··· Records for this task

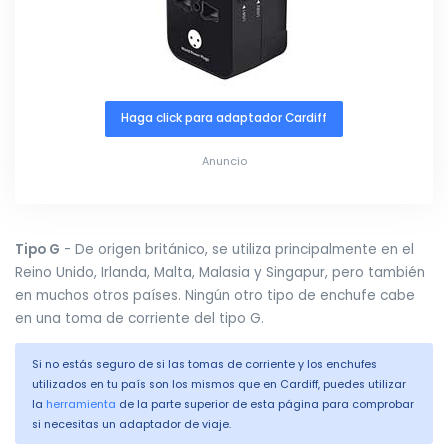
Haga click para adaptador Cardiff
Anuncio
Tipo G
- De origen británico, se utiliza principalmente en el
Reino Unido, Irlanda, Malta, Malasia y Singapur, pero también
en muchos otros países. Ningún otro tipo de enchufe cabe
en una toma de corriente del tipo G.
Si no estás seguro de si las tomas de corriente y los enchufes
utilizados en tu país son los mismos que en Cardiff, puedes utilizar
la
herramienta
de la parte superior de esta página para comprobar
si necesitas un adaptador de viaje.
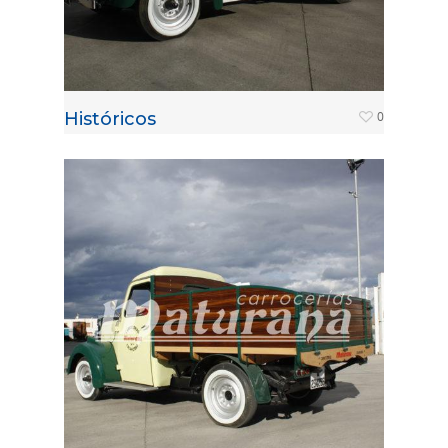
Históricos
0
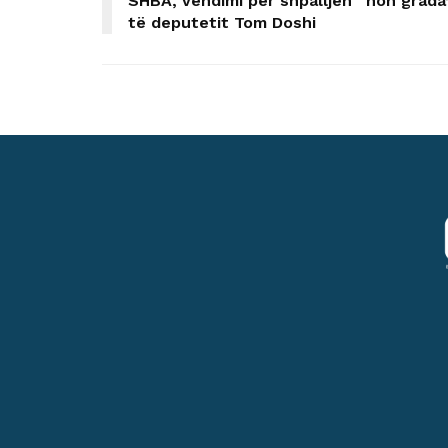
SHBA, vendimi për shpalljen “non grada
të deputetit Tom Doshi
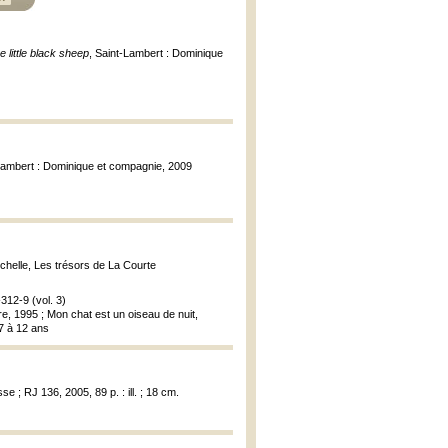
 little black sheep
, Saint-Lambert : Dominique
-Lambert : Dominique et compagnie, 2009
échelle, Les trésors de La Courte
312-9 (vol. 3)
ère, 1995 ; Mon chat est un oiseau de nuit,
 7 à 12 ans
e ; RJ 136, 2005, 89 p. : ill. ; 18 cm.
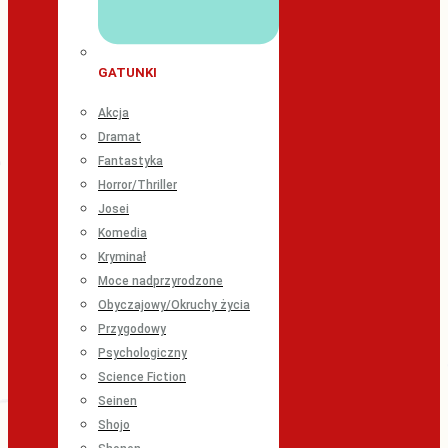
GATUNKI
Akcja
Dramat
Fantastyka
Horror/Thriller
Josei
Komedia
Kryminał
Moce nadprzyrodzone
Obyczajowy/Okruchy życia
Przygodowy
Psychologiczny
Science Fiction
Seinen
Shojo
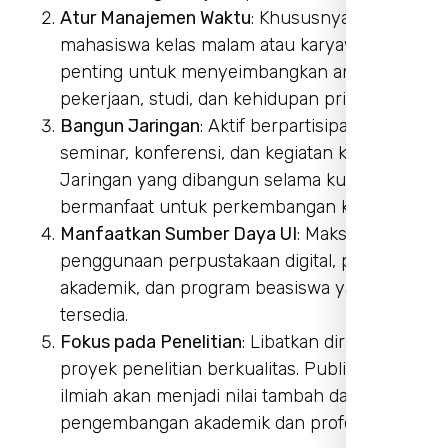
Atur Manajemen Waktu
: Khususnya bagi
mahasiswa kelas malam atau karyawan,
penting untuk menyeimbangkan antara
pekerjaan, studi, dan kehidupan pribadi.
Bangun Jaringan
: Aktif berpartisipasi dalam
seminar, konferensi, dan kegiatan kampus.
Jaringan yang dibangun selama kuliah akan
bermanfaat untuk perkembangan karier.
Manfaatkan Sumber Daya UI
: Maksimalkan
penggunaan perpustakaan digital, pelatihan
akademik, dan program beasiswa yang
tersedia.
Fokus pada Penelitian
: Libatkan diri dalam
proyek penelitian berkualitas. Publikasi
ilmiah akan menjadi nilai tambah dalam
pengembangan akademik dan profesional.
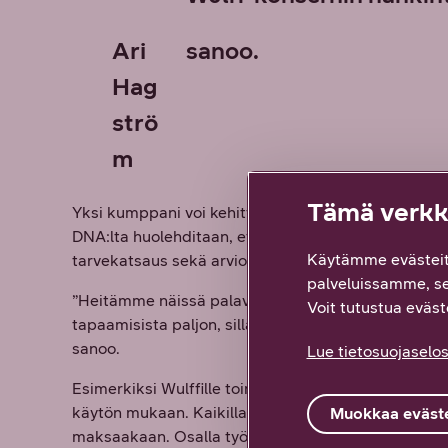
Ari
sanoo.
Hag
strö
m
Tämä verkko
Yksi kumppani voi kehittää toimintaa strategisemm
DNA:lta huolehditaan, että kerran vuosineljännekse
Käytämme evästeit
tarvekatsaus sekä arvio tulevaisuudesta. Samalla v
palveluissamme, s
”Heitämme näissä palavereissa usein ajatuksia ja l
Voit tutustua eväste
tapaamisista paljon, sillä oikeasti yritämme kumpi
sanoo.
Lue tietosuojaselos
Esimerkiksi Wulffille toimitetuista liittymistä osa o
käytön mukaan. Kaikilla ei ole välttämättä tarvetta ti
Muokkaa eväste
maksaakaan. Osalla työntekijöistä on myös liikkuvat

······

Exercise description >>
When you retype the data above, match every line exactly and leave the pictures behind.

Written response >>
Haga click para adaptador Cardiff
Anuncio
Tipo G
- De origen británico, se utiliza principalmente en el
Reino Unido, Irlanda, Malta, Malasia y Singapur, pero también
en muchos otros países. Ningún otro tipo de enchufe cabe
en una toma de corriente del tipo G.
Si no estás seguro de si las tomas de corriente y los enchufes
utilizados en tu país son los mismos que en Cardiff, puedes utilizar
la
herramienta
de la parte superior de esta página para comprobar
si necesitas un adaptador de viaje.
Históricos
0
SHBA, vendimi për shpalljen “non grada
të deputetit Tom Doshi
 little black sheep
, Saint-Lambert : Dominique
-Lambert : Dominique et compagnie, 2009
échelle, Les trésors de La Courte
312-9 (vol. 3)
ère, 1995 ; Mon chat est un oiseau de nuit,
 7 à 12 ans
e ; RJ 136, 2005, 89 p. : ill. ; 18 cm.
GATUNKI
Akcja
Dramat
Fantastyka
Horror/Thriller
Josei
Komedia
Kryminał
Moce nadprzyrodzone
Obyczajowy/Okruchy życia
Przygodowy
Psychologiczny
Science Fiction
Seinen
Shojo
Atur Manajemen Waktu
: Khususnya bagi
mahasiswa kelas malam atau karyawan,
penting untuk menyeimbangkan antara
pekerjaan, studi, dan kehidupan pribadi.
Bangun Jaringan
: Aktif berpartisipasi dalam
seminar, konferensi, dan kegiatan kampus.
Jaringan yang dibangun selama kuliah akan
bermanfaat untuk perkembangan karier.
Manfaatkan Sumber Daya UI
: Maksimalkan
penggunaan perpustakaan digital, pelatihan
akademik, dan program beasiswa yang
tersedia.
Fokus pada Penelitian
: Libatkan diri dalam
proyek penelitian berkualitas. Publikasi
ilmiah akan menjadi nilai tambah dalam
pengembangan akademik dan profesional.
Ari
sanoo.
Hag
strö
m
Tämä verkko
Yksi kumppani voi kehittää toimintaa strategisemm
DNA:lta huolehditaan, että kerran vuosineljännekse
Käytämme evästeit
tarvekatsaus sekä arvio tulevaisuudesta. Samalla v
palveluissamme, s
”Heitämme näissä palavereissa usein ajatuksia ja l
Voit tutustua eväste
tapaamisista paljon, sillä oikeasti yritämme kumpi
sanoo.
Lue tietosuojaselos
Esimerkiksi Wulffille toimitetuista liittymistä osa o
käytön mukaan. Kaikilla ei ole välttämättä tarvetta ti
Muokkaa eväste
maksaakaan. Osalla työntekijöistä on myös liikkuvat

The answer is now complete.